▼

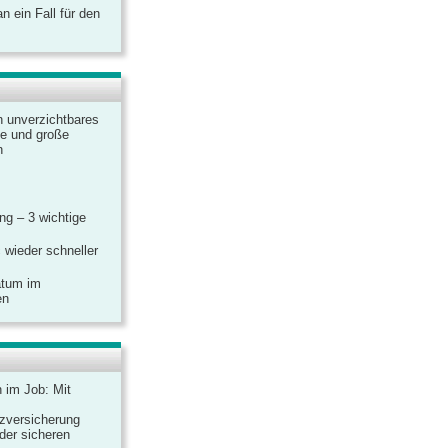
 ein Fall für den
n unverzichtbares
ine und große
n
g – 3 wichtige
 wieder schneller
atum im
en
n im Job: Mit
zversicherung
 der sicheren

▲

Task statement
Any picture in the listing above gets left out; output the rest exactly.

Exercise output
 ein Fall für den
n unverzichtbares
ine und große
n
g – 3 wichtige
 wieder schneller
atum im
en
n im Job: Mit
zversicherung
 der sicheren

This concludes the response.